24:7 They spend the night naked because they lack clothing;
they have no covering against the cold.
24:8 They are soaked by mountain rains
and huddle 1 in the rocks because they lack shelter.
24:9 The fatherless child is snatched 2 from the breast, 3
the infant of the poor is taken as a pledge. 4
24:10 They go about naked, without clothing,
and go hungry while they carry the sheaves. 5
24:11 They press out the olive oil between the rows of olive trees; 6
they tread the winepresses while they are thirsty. 7
24:12 From the city the dying 8 groan,
and the wounded 9 cry out for help,
but God charges no one with wrongdoing. 10
1 tn Heb “embrace” or “hug.”
2 tn The verb with no expressed subject is here again taken in the passive: “they snatch” becomes “[child] is snatched.”
3 tn This word is usually defined as “violence; ruin.” But elsewhere it does mean “breast” (Isa 60:16; 66:11), and that is certainly what it means here.
4 tc The MT has a very brief and strange reading: “they take as a pledge upon the poor.” This could be taken as “they take a pledge against the poor” (ESV). Kamphausen suggested that instead of עַל (’al, “against”) one should read עוּל (’ul, “suckling”). This is supported by the parallelism. “They take as pledge” is also made passive here.
5 sn The point should not be missed – amidst abundant harvests, carrying sheaves about, they are still going hungry.
6 tc The Hebrew term is שׁוּרֹתָם (shurotam), which may be translated “terraces” or “olive rows.” But that would not be the proper place to have a press to press the olives and make oil.
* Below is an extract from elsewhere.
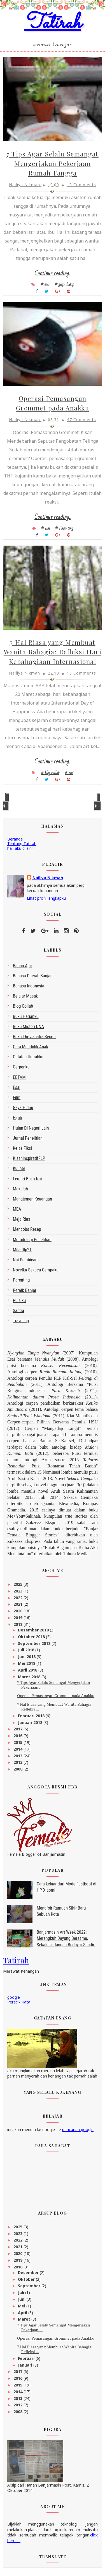 The height and width of the screenshot is (2576, 105). Describe the element at coordinates (26, 1259) in the screenshot. I see `Nai Pembicara` at that location.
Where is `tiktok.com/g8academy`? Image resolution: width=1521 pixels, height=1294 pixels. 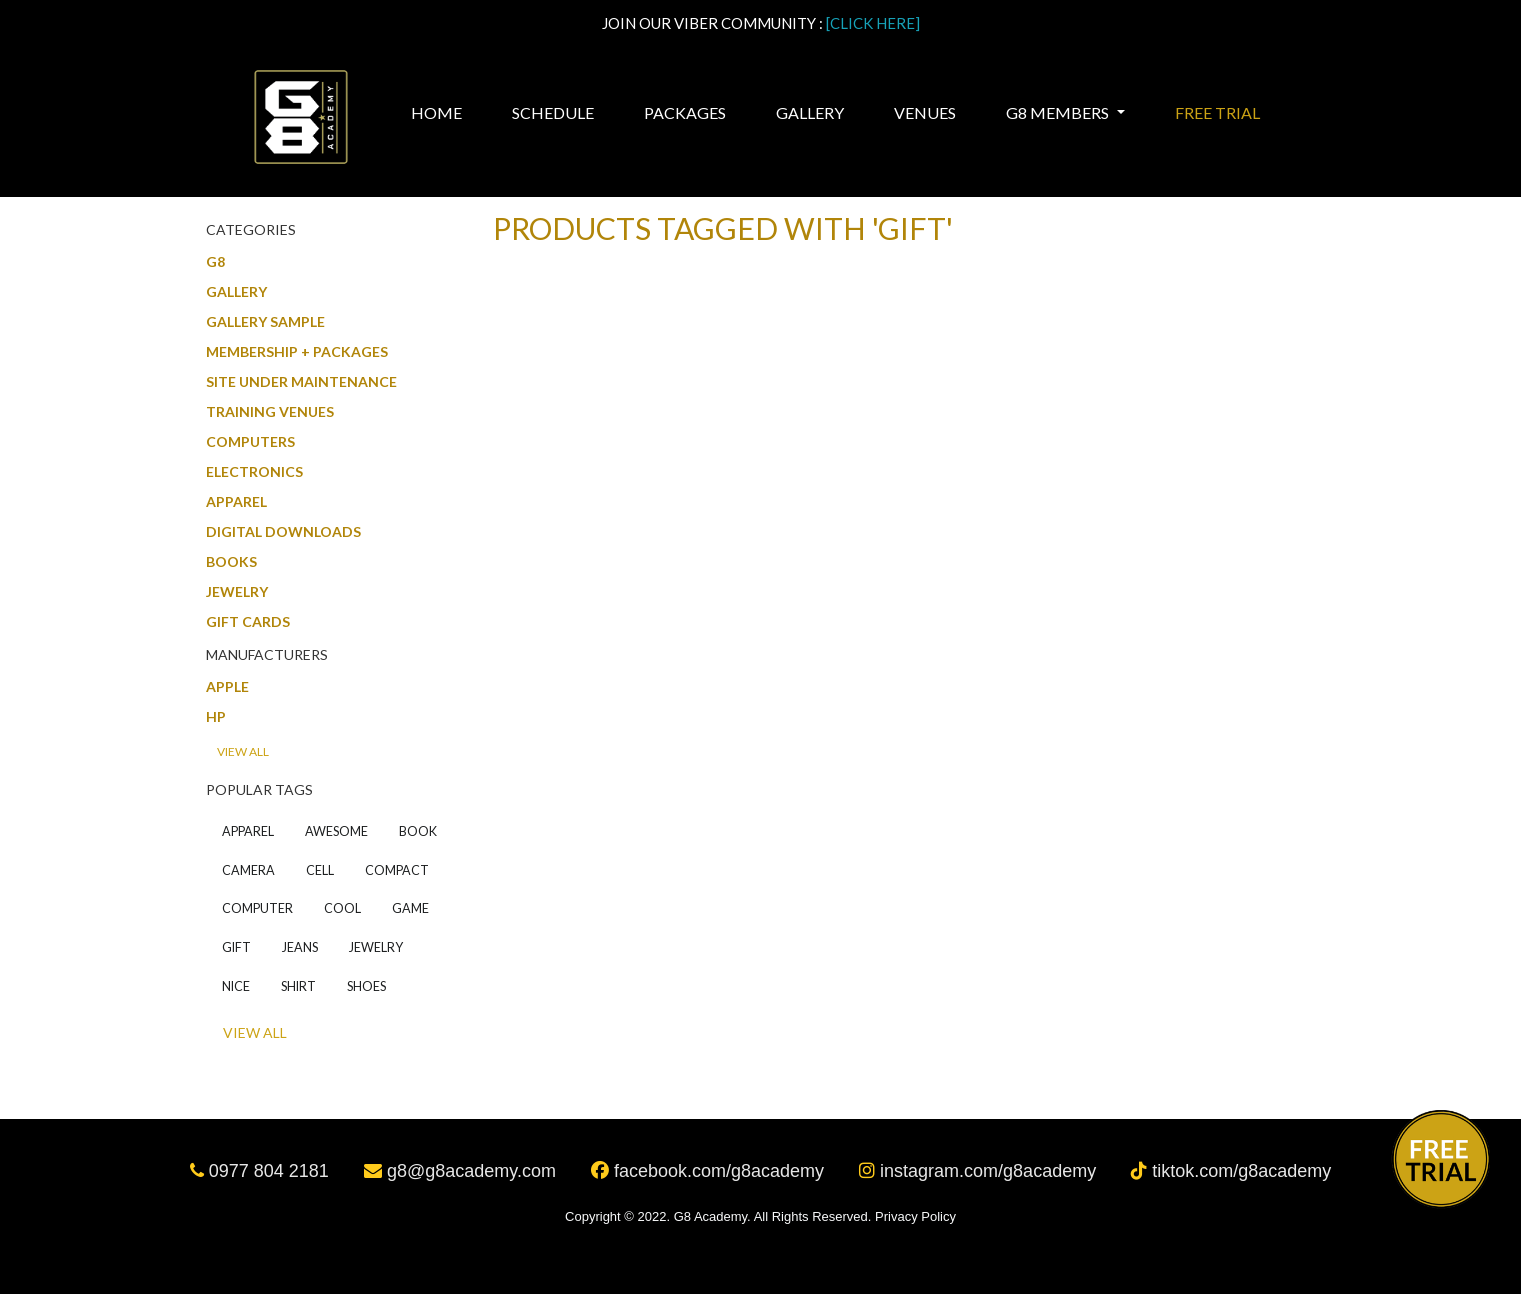 tiktok.com/g8academy is located at coordinates (1231, 1171). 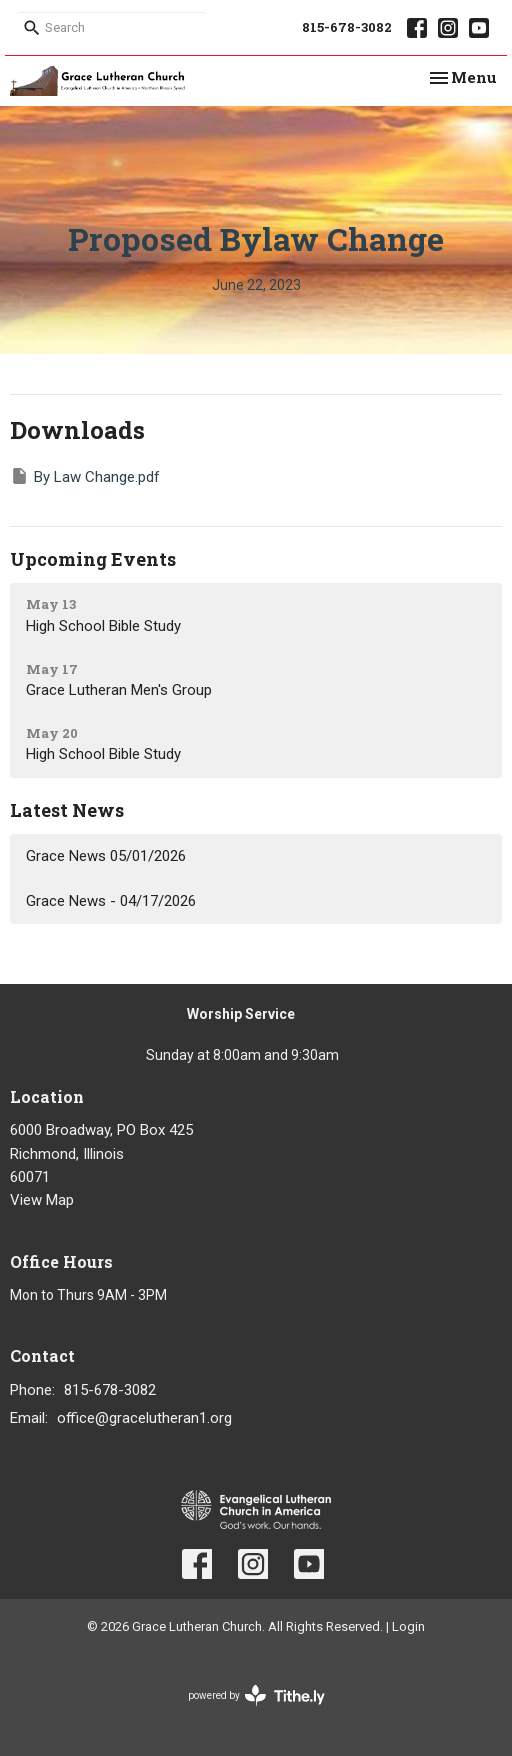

E. Dhorme (Job, 360-61) proposes on the analogy of an Arabic word that this should be read as “millstones” (which he would also write in the dual). But the argument does not come from a clean cognate, but from a possible development of words. The meaning of “olive rows” works well enough.
7 tn The final verb, a preterite with the ו (vav) consecutive, is here interpreted as a circumstantial clause.
8 tc The MT as pointed reads “from the city of men they groan.” Most commentators change one vowel in מְתִים (mÿtim) to get מֵתִים (metim) to get the active participle, “the dying.” This certainly fits the parallelism better, although sense could be made out of the MT.
9 tn Heb “the souls of the wounded,” which here refers to the wounded themselves.
10 tc The MT has the noun תִּפְלָה (tiflah) which means “folly; tastelessness” (cf. 1:22). The verb, which normally means “to place; to put,” would then be rendered “to impute; to charge.” This is certainly a workable translation in the context. Many commentators have emended the text, changing the noun to תְּפִלָּה (tÿfillah, “prayer”), and so then also the verb יָשִׂים (yasim, here “charges”) to יִשְׁמַע (yishma’, “hears”). It reads: “But God does not hear the prayer” – referring to the groans.